The efficacy and safety of 25-μg 17β-estradiol vaginal tablets (Vagifem) were assessed and compared with 1.25-mg conjugated equine estrogen vaginal cream (Premarin Vaginal Cream) for the relief of menopausal-derived atrophic vaginitis, resulting from estrogen deficiency.
In a multicenter, open-label, randomized, parallel-group study, 159 menopausal women were treated for 24 weeks with either vaginal tablets or vaginal cream. Efficacy was evaluated by relief of vaginal symptoms and concentrations of serum estradiol and follicle-stimulating hormone. Safety was monitored by the incidence of adverse events, evaluation of endometrial biopsies, and clinical laboratory results. Patients also assessed the acceptability of the study medications.
Composite scores of vaginal symptoms (dryness, soreness, and irritation) demonstrated that both treatments provided equivalent relief of the symptoms of atrophic vaginitis. At weeks 2, 12, and 24, increases in serum estradiol concentrations and suppression of follicle-stimulating hormone were observed in significantly more patients who were using the vaginal cream than in those who were using the vaginal tablets (p < 0.001). Fewer patients who were using the vaginal tablets experienced endometrial proliferation or hyperplasia compared with patients who were using the vaginal cream.

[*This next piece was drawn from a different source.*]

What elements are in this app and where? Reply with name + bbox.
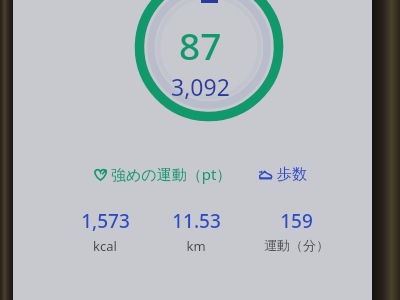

Significantly more patients who were using the vaginal tablets rated their medication favorably than did patients who were using the vaginal cream (p ≤ 0.001). Patients who were receiving the vaginal tablets also had a lower incidence of patient withdrawal (10% versus 32%).

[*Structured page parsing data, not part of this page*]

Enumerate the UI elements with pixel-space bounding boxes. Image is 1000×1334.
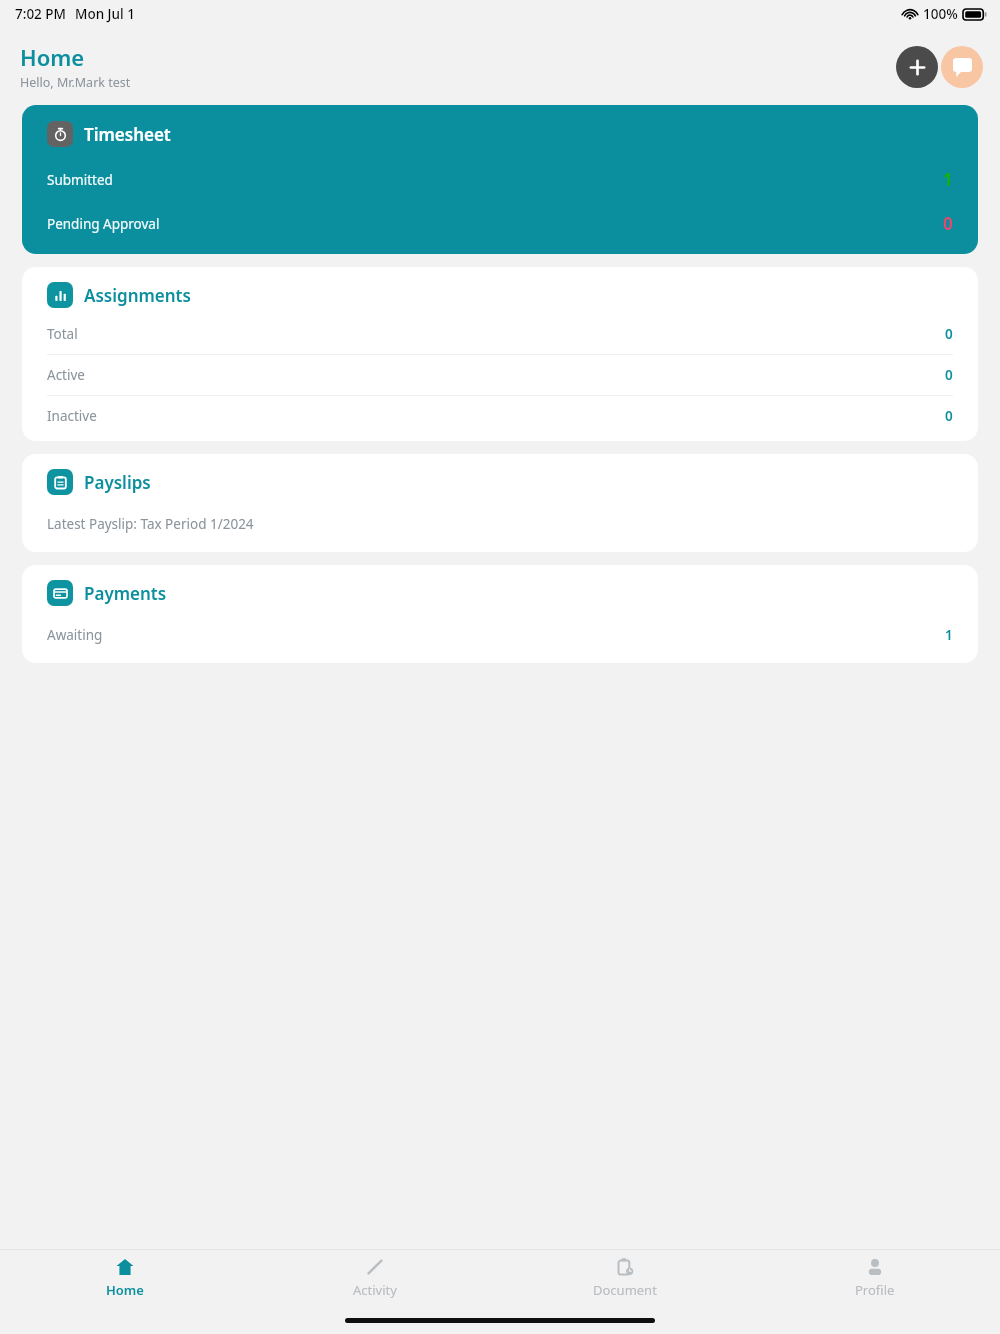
button[interactable]: Activity xyxy=(250,1250,500,1306)
button[interactable]: Timesheet xyxy=(22,105,978,254)
staticText: Submitted xyxy=(47,171,113,189)
staticText: 0 xyxy=(945,366,953,384)
button[interactable]: Messages xyxy=(941,46,983,88)
staticText: Inactive xyxy=(47,407,97,425)
staticText: Document xyxy=(593,1281,657,1299)
button[interactable]: Profile xyxy=(750,1250,1000,1306)
staticText: 7:02 PM xyxy=(15,5,66,23)
staticText: Profile xyxy=(855,1281,895,1299)
button[interactable]: Payslips xyxy=(22,454,978,552)
staticText: Activity xyxy=(353,1281,397,1299)
button[interactable]: Document xyxy=(500,1250,750,1306)
button[interactable]: Payments xyxy=(22,565,978,663)
staticText: Home xyxy=(20,42,85,72)
staticText: 100% xyxy=(923,5,958,23)
staticText: Assignments xyxy=(84,284,191,307)
staticText: Mon Jul 1 xyxy=(75,5,135,23)
staticText: Active xyxy=(47,366,85,384)
staticText: Payments xyxy=(84,582,167,605)
staticText: 1 xyxy=(945,626,953,644)
staticText: Latest Payslip: Tax Period 1/2024 xyxy=(47,515,254,533)
staticText: Total xyxy=(47,325,78,343)
staticText: Timesheet xyxy=(84,123,171,146)
button[interactable]: Assignments xyxy=(22,267,978,441)
staticText: Payslips xyxy=(84,471,151,494)
staticText: Pending Approval xyxy=(47,215,160,233)
staticText: 0 xyxy=(945,325,953,343)
staticText: Home xyxy=(106,1281,144,1299)
button[interactable]: Home xyxy=(0,1250,250,1306)
staticText: 1 xyxy=(943,168,953,191)
staticText: Awaiting xyxy=(47,626,103,644)
staticText: 0 xyxy=(945,407,953,425)
button[interactable]: Add xyxy=(896,46,938,88)
staticText: 0 xyxy=(943,212,953,235)
staticText: Hello, Mr.Mark test xyxy=(20,74,131,91)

Treatment regimens with 25-μg 17β-estradiol vaginal tablets and with 1.25-mg conjugated equine estrogen vaginal cream were equivalent in relieving symptoms of atrophic vaginitis. The vaginal tablets demonstrated a localized effect without appreciable systemic estradiol increases or estrogenic side effects. Vaginal tablet therapy resulted in greater patient acceptance and lower withdrawal rates compared with vaginal cream therapy.